140 millions KMF évaporés à la Banque de développement des Comores, une femme arrêtée


Par , le dans l'actualité comorienne
140 millions KMF évaporés à la Banque de développement des Comores, une femme arrêtée Estimé entre 130 et 140 millions de francs comoriens, le montant réel de cet argent évaporé dans les comptes de la Banque de développement des Comores (Bdc) sera déterminé par le juge d’instruction dans le cadre de ses investigations. Au sujet de la restitution de l’argent, l’avocate de la banque répondra que «les investigations peuvent déterminer l’endroit où a été placé cet argent. Dans le cas contraire, il faut attendre une décision définitive assortie d’une mesure exécutoire. Ce n’est qu’en ce moment que cet argent peut-être récupéré».


Victime d’un détournement présumé de fonds, perpétré par une de ses cadres, la Banque de développement des Comores (Bdc) a saisi la Justice. Une procédure pénale est engagée et la banque s’est constituée partie civile. «Après l’enquête préliminaire, l’affaire est déférée au parquet, une information judiciaire est ouverte», a déclaré hier l’avocate de la Bdc, Me Fatoumia Mohamed Zeina, selon qui l’information judiciaire est suivie d’un placement en détention provisoire de la présumée auteure de ce détournement. Interrogé sur cette mesure imposée à l’encontre de sa cliente, Me Youssouf Mohamed Hassane, avocat de l’auteure présumée de ce détournement, s’est réservé de tout commentaire.
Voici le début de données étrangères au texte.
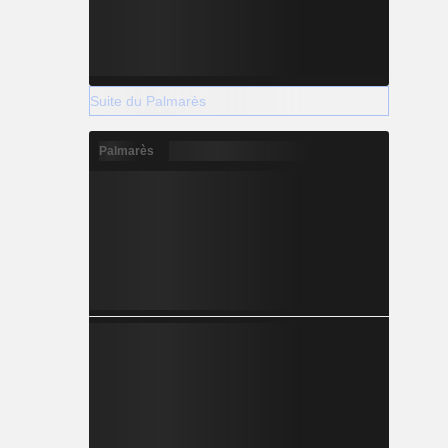
Suite du Palmarès
Palmarès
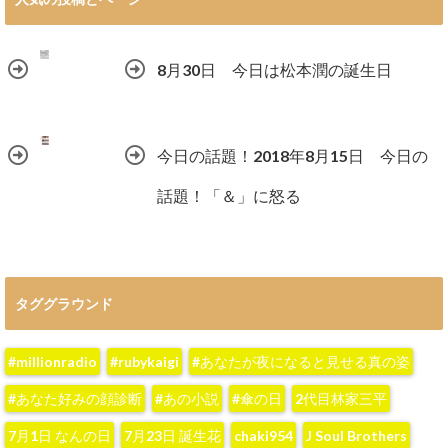
8月30日 今日は松本潤の誕生日
今日の話題！2018年8月15日 今日の
話題！「＆」に怒る
タググラウンド
#millionradio
#rubykaigi
#あなたが夜になると見せる真の姿
#あなた好みの顔診断
#あの小説
#傘の日
2代目林家三平
7月1日 なんの日
7月23日 誕生花
chaki954
J Soul Brothers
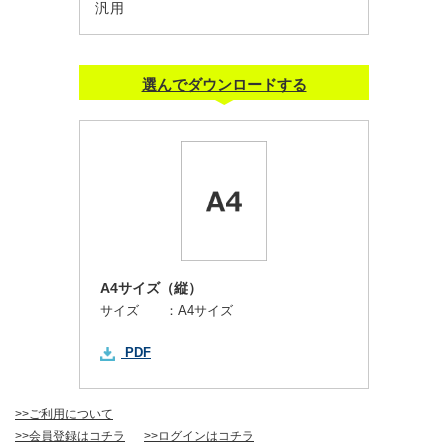
汎用
選んでダウンロードする
A4サイズ（縦）
サイズ ：
A4サイズ
PDF
>>ご利用について
>>会員登録はコチラ
>>ログインはコチラ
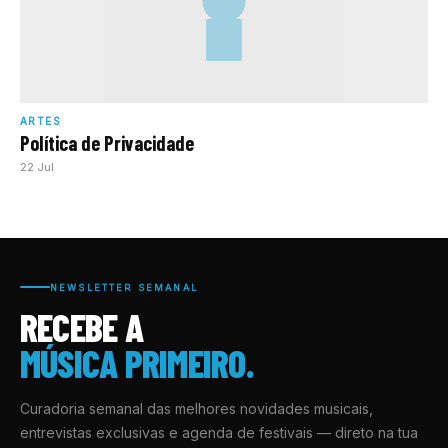
ARTES
Política de Privacidade
22 Jul
NEWSLETTER SEMANAL
RECEBE A
MÚSICA PRIMEIRO.
Curadoria semanal das melhores novidades musicais,
entrevistas exclusivas e agenda de festivais — direto na tua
Selon des sources proches du dossier, la somme détournée serait estimée entre 130 à 140 millions de francs comoriens. Me Fatoumia Mohamed Zeina a déclaré qu’»à l’heure actuelle, nous ne sommes pas en mesure de donner le montant exact du préjudice subi par la banque. L’investigation continue et c’est le travail du juge d’instruction qui déterminera le montant exact de l’argent détourné». L’avocate a soutenu que ce détournement a été constaté suite à une opération d’audit effectué à la banque. Par rapport à la restitution de cet argent détourné, Me Fatoumia Mohamed Zeina a ajouté que «les investigations peuvent déterminer l’endroit où a été placé cet argent, dans le cas contraire, il faut attendre une décision définitive assortie d’une mesure exécutoire. Ce n’est qu’en ce moment que cet argent peut-être récupéré».


L’avocate de la Bdc a ajouté qu’à l’état actuel de la procédure, aucune mesure de restitution, ou de confiscation des biens de l’auteure présumée de ce détournement ne peut être engagée ou envisagée.L’auteure ne peut être envisagée. L’auteure présumée de ce détournement est sous couvert du régime de présomption d’innocence. Placée en détention provisoire par le juge chargé du dossier, il y a tout juste dix jours, la présumée auteure de ce détournement se trouvait à la maison d’arrêt de Moroni quand elle apprenait le décès de son époux, un informaticien des douanes comoriennes, connu sous le nom d’Ahmed Cheihane. Selon le procureur de la République, «le parquet a pris les mesures nécessaires pour permettre à la veuve d’assister aux obsèques de son époux. Quant à la possibilité de permettre à la veuve d’observer sa période de viduité de quatre mois et dix jours, le chef de parquet a précisé que cette mesure est du ressort du juge d’instruction».